Check every line of the material below, and show those that contain "scientists".

┌─ Provided entries

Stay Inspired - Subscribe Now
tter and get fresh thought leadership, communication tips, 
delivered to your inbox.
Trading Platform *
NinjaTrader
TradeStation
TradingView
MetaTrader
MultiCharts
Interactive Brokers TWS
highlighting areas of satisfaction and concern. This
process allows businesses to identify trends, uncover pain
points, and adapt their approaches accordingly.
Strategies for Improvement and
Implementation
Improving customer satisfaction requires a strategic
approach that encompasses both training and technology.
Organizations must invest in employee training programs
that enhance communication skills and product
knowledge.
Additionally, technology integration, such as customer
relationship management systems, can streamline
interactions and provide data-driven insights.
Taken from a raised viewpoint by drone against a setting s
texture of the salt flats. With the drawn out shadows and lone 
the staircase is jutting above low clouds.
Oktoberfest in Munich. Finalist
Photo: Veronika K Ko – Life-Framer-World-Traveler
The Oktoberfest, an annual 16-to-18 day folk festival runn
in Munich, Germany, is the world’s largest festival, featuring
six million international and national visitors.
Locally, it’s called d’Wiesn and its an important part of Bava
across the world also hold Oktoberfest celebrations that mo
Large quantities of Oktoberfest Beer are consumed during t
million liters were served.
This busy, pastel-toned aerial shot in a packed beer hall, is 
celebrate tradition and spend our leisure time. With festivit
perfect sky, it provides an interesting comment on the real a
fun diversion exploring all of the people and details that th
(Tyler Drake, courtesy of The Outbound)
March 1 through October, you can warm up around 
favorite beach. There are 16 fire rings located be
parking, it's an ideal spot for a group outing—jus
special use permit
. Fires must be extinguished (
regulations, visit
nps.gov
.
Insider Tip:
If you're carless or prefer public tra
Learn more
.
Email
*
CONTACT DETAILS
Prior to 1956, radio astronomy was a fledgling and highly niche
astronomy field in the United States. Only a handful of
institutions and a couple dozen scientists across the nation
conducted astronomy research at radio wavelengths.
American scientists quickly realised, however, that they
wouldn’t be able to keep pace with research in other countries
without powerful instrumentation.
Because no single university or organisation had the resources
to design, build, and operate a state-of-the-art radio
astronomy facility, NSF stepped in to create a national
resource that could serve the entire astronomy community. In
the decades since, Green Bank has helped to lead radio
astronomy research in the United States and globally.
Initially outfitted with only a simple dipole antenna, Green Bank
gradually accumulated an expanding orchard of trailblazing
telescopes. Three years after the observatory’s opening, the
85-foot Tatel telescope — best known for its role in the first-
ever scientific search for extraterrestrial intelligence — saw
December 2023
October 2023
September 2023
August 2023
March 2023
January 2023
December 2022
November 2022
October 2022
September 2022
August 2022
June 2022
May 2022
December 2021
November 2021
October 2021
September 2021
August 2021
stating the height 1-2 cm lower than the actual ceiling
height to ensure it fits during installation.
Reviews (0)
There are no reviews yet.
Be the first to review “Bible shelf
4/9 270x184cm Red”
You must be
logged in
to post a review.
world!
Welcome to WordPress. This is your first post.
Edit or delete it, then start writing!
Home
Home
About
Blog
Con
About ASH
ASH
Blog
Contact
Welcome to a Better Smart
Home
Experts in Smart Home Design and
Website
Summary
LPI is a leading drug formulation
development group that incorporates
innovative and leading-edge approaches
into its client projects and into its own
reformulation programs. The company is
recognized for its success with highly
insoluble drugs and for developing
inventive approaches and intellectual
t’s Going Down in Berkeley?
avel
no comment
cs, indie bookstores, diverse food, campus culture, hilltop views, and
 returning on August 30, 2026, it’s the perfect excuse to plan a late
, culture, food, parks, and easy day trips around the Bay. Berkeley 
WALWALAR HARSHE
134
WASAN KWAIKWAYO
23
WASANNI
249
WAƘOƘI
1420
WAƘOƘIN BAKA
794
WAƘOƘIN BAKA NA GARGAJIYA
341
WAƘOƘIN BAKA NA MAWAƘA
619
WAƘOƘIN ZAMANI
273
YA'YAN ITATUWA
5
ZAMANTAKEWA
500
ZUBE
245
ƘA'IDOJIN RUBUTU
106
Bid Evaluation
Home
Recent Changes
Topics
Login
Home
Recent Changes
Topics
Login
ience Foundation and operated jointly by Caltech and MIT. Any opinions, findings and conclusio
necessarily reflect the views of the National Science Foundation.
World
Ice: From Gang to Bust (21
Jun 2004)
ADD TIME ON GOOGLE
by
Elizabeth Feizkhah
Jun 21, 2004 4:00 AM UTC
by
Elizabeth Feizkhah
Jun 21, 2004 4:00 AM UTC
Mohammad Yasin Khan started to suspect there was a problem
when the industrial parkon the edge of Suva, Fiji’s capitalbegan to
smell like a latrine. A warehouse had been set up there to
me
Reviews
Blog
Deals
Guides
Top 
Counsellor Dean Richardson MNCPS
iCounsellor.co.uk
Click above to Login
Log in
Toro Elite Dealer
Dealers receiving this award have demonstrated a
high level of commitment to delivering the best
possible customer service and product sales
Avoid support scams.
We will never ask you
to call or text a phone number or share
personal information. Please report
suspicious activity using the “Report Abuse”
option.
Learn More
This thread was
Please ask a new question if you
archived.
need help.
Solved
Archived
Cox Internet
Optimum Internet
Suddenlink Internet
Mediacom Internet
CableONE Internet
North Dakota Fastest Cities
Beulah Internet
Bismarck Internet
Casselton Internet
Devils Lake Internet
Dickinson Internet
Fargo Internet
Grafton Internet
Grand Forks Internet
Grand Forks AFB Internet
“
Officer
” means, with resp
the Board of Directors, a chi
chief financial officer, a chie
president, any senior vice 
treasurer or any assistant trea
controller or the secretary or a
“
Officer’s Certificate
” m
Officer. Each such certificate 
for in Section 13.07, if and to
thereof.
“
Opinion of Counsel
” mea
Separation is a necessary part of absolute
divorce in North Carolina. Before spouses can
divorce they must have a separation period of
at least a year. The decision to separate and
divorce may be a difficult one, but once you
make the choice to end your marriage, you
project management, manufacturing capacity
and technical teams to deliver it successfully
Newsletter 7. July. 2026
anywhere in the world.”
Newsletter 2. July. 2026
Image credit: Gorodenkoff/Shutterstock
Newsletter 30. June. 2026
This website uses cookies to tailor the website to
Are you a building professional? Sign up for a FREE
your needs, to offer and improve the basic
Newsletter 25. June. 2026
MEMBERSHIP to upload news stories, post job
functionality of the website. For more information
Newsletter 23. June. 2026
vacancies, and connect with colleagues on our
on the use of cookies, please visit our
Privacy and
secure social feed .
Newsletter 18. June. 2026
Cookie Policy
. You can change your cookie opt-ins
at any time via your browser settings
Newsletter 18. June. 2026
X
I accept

└─

- **Exercise result**:
institutions and a couple dozen scientists across the nation
American scientists quickly realised, however, that they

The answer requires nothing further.